In der Nacht von Samstag auf Sonntag, lediglich drei Stunden nach dem Drama dahoam des FC Bayern München, rechnete Bayerns zweitoberster Herr im Staat mit seinen eigenen Leuten ab.

"Ich habe auf dem Platz ein paar Dinge gesehen, die mir nicht gefallen haben. Wenn man drei Titel verspielt, gibt es gewisse Probleme. Ich habe auf Dauer keine Lust auf Platz zwei. Das ist ein Zustand, den ich nicht akzeptiere. Vielleicht haben wir nicht genug Spieler, die so einen Sieg erzwingen wollen. Ich habe keinen Jens Jeremies gesehen, der dem Gegner schon beim Einlaufen in die Wade beißt", sagte Klub-Präsident Uli Hoeneß, nachdem er die erste Enttäuschung überwunden hatte.

Kein besonders charmanter Angriff auf eine Mannschaft, die immerhin binnen drei Jahren zwei Champions-League-Finals erreicht hat. Doch diese Mannschaft ging eben auch zwei Mal als Verlierer vom Platz, 2012 freilich extrem unglücklich, weil die Bayern über 120 Minuten die klar spielbestimmende Mannschaft waren, es allerdings versäumten, einen ihrer zahlreichen Matchbälle zu verwehrten.

Müller geht voran

Hoeneß dürfte nicht gefallen haben, dass sich die Mehrheit der Spieler vor dem Elfmeterschießen drückte. Und dass Bastian Schweinsteiger Arjen Robbens verschossenen Elfmeter fernab des Geschehens mit dem Rücken zum Chelsea-Tor erlebte, ebenfalls nicht. Derbe ausgedrückt, unterstellt Hoeneß einigen Spielern Verpisser-Mentalität.

Thomas Müller und Manuel Neuer demonstrierten, dass es auch anders geht. Nach seiner Auswechslung sprang Müller permanent von der Bank auf, um mit Worten und Gesten lautstark auf seine Kollegen einzuwirken.
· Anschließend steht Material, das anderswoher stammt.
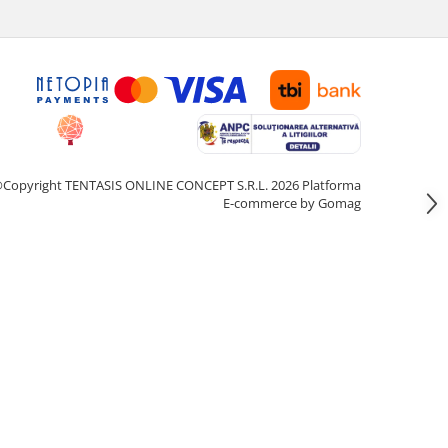
Copyright TENTASIS ONLINE CONCEPT S.R.L. 2026
Platforma
E-commerce by Gomag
Vor dem Elfmeterschießen flehte er Anatolij Tymoschtschuk an, gefälligst anzutreten.

Neuer legte sich in der regulären Spielzeit sogar mit Mannschaftsarzt Dr. Müller-Wohlfarth an, als der den nach einem Foul am Boden liegenden Franck Ribery behandeln wollte. Neuer scheuchte Müller-Wohlfarth mit einer eindeutigen Handbewegung weg; der Doc solle ja nicht den Spielfluss unterbrechen.

Wieder kein Plan B erkennbar

Dass die Bayern am Samstag bereits das dritte Finale (zwei CL-Finals und das Pokalfinale gegen Dortmund) innerhalb der letzten drei Spielzeiten verloren und zudem in dieser Saison das Meisterschaft vorentscheidende Duell beim BVB, liegt aber sicher nicht nur am vermeintlichen Fehlen von Führungsspielern.

Gegen Chelsea wurde erneut deutlich, dass dem FC Bayern ein Plan B fehlt gegen gut organisierte Defensivreihen. Robben und Ribery wurden von den Londonern meist erfolgreich gedoppelt; eine Strategie, mit der Borussia Dortmund in den letzten Spielen gegen die Bayern erfolgreich war. Ohne ihre Flügelspieler sind die Münchner in ihrem Angriffsspiel limitiert.

Mario Gomez konnte sich in 120 Minuten nur einmal gegen Kettenhund Gary Cahill durchsetzen und war auch als Anspielstation im Zentrum nicht zu gebrauchen.

Mangelnde Alternativen auf der Bank

Das größte Problem hat der FC Bayern aber im Fehlen echter Alternativen zur Stammformation. Der FC Chelsea hatte trotz vier gesperrter Spieler noch Fernando Torres, Michael Essien oder Daniel Sturridge auf der Bank. Bei den Bayern fehlten drei Spieler gesperrt, die Qualität auf der Ersatzbank war überschaubar.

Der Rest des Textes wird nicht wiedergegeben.